I happen to think that there’s a lot of white identity involved in the fringe politics of the county that I live in. But it’s not the organising force, and it would be dangerously naive to think that it was. Here there is a very totalising war of worldviews, touched off by the pandemic and resistance to expert advice and state action, led by a militia-aligned faction that thinks the local government betrayed the county’s free-living values by participating in California’s Covid protocols. Their liberal opponents often say that the “rugged individualism” driving the radicals is really just a cover for white supremacy.

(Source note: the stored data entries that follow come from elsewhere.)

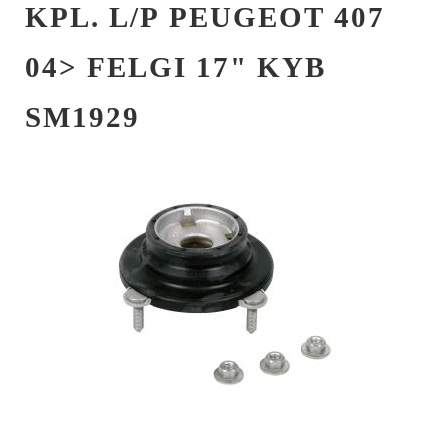
KPL. L/P PEUGEOT 407
04> FELGI 17" KYB
SM1929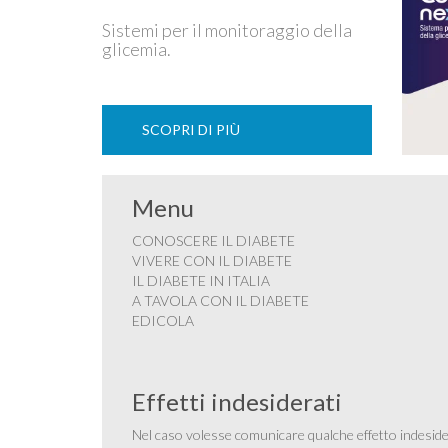
Sistemi per il monitoraggio della
glicemia.
SCOPRI DI PIÙ
Menu
CONOSCERE IL DIABETE
VIVERE CON IL DIABETE
IL DIABETE IN ITALIA
A TAVOLA CON IL DIABETE
EDICOLA
Effetti indesiderati
Nel caso volesse comunicare qualche effetto indesider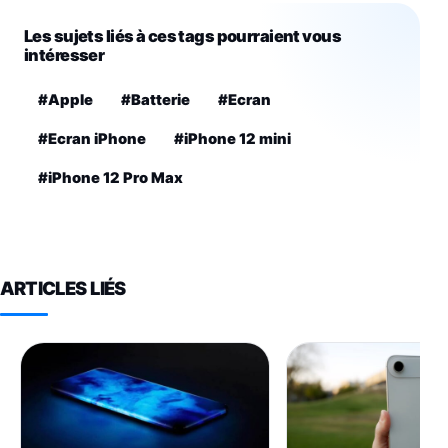
Les sujets liés à ces tags pourraient vous
intéresser
#Apple
#Batterie
#Ecran
#Ecran iPhone
#iPhone 12 mini
#iPhone 12 Pro Max
ARTICLES LIÉS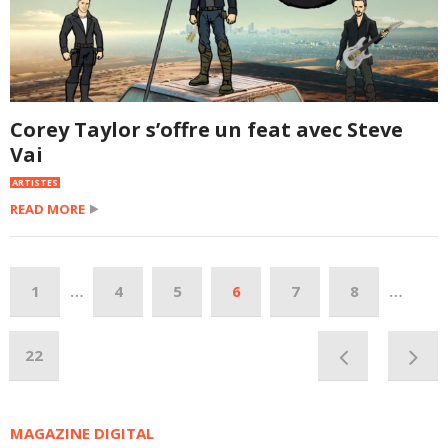
Corey Taylor s’offre un feat avec Steve
Vai
ARTISTES
READ MORE
1
…
4
5
6
7
8
…
22
MAGAZINE DIGITAL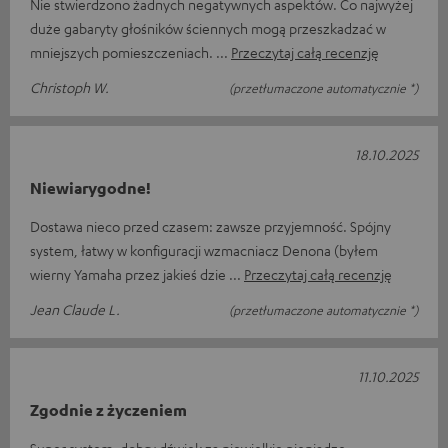
Nie stwierdzono żadnych negatywnych aspektów. Co najwyżej
duże gabaryty głośników ściennych mogą przeszkadzać w
mniejszych pomieszczeniach.
Przeczytaj całą recenzję
Christoph W.
(przetłumaczone automatycznie *)
18.10.2025
Niewiarygodne!
Dostawa nieco przed czasem: zawsze przyjemność. Spójny
system, łatwy w konfiguracji wzmacniacz Denona (byłem
wierny Yamaha przez jakieś dzie
Przeczytaj całą recenzję
Jean Claude L.
(przetłumaczone automatycznie *)
11.10.2025
Zgodnie z życzeniem
Super system, dobry dźwięk za niewielkie pieniądze.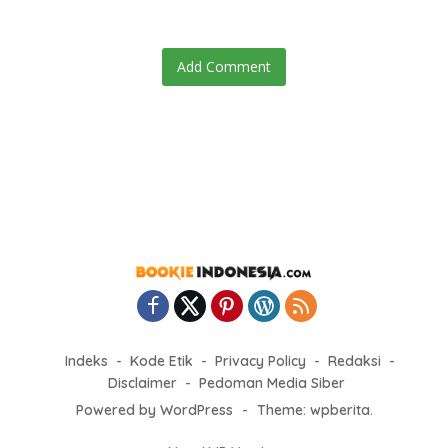
Add Comment
Indeks
Kode Etik
Privacy Policy
Redaksi
Disclaimer
Pedoman Media Siber
Powered by WordPress
-
Theme: wpberita.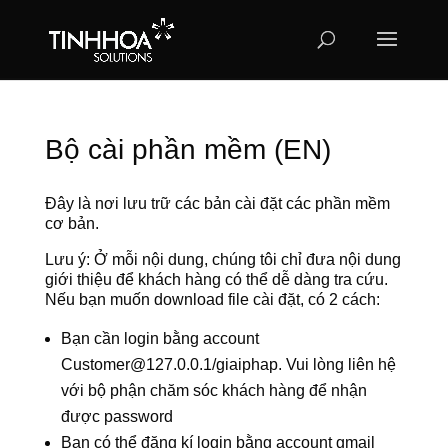
Bộ cài phần mềm (EN)
Đây là nơi lưu trữ các bản cài đặt các phần mềm
cơ bản.
Lưu ý: Ở mỗi nội dung, chúng tôi chỉ đưa nội dung
giới thiệu để khách hàng có thể dễ dàng tra cứu.
Nếu bạn muốn download file cài đặt, có 2 cách:
Bạn cần login bằng account
Customer@127.0.0.1/giaiphap. Vui lòng liên hệ
với bộ phận chăm sóc khách hàng để nhận
được password
Bạn có thể đăng kí login bằng account gmail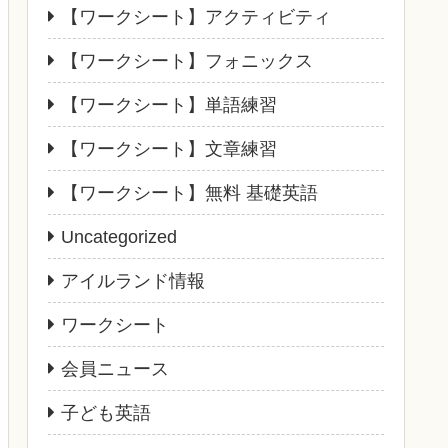
【ワークシート】アクティビティ
【ワークシート】フォニックス
【ワークシート】単語練習
【ワークシート】文章練習
【ワークシート】無料 基礎英語
Uncategorized
アイルランド情報
ワークシート
会員ニュース
子ども英語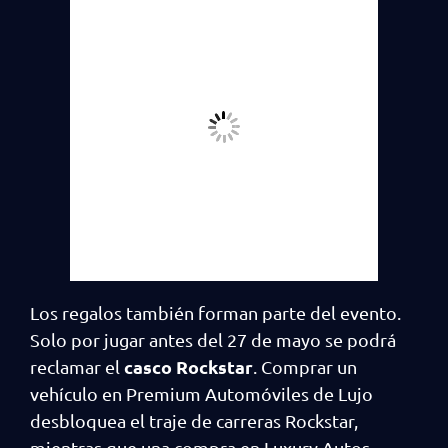
Los regalos también forman parte del evento.
Solo por jugar antes del 27 de mayo se podrá
casco Rockstar
reclamar el
. Comprar un
vehículo en Premium Automóviles de Lujo
desbloquea el traje de carreras Rockstar,
mientras que una compra en Luxury Autos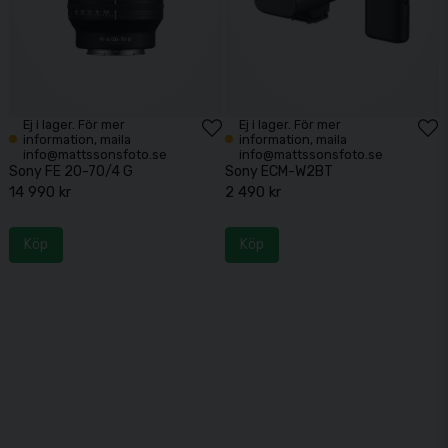
Ej i lager. För mer
Ej i lager. För mer
information, maila
information, maila
info@mattssonsfoto.se
info@mattssonsfoto.se
Sony FE 20-70/4 G
Sony ECM-W2BT
14 990 kr
2 490 kr
Köp
Köp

There haven’t been any bombings or shootings, but there have been fights, and much of the local police force is more or less openly sympathetic to the radical faction. The Right in the county is now almost entirely alienated from the other structures of government, and it is hard to see how this situation could change, because many of the people involved in state and county government don’t actually see their concerns or worldview as democratically valid.

This is a good illustration of how analyses like Walter’s can become self-fulfilling. The paper here has mostly stopped reporting local news, and so many experts and officials have no way of knowing what’s going on — all they have are national narratives about Trump and demographic change that don’t actually explain the particular circumstances of the county. So the reactionary alienation grows deeper, the online threats get more serious, and the FBI has been showing up frequently to trailers and houses around the county. And, as the studies show, police crackdowns can often end up sparking insurgencies.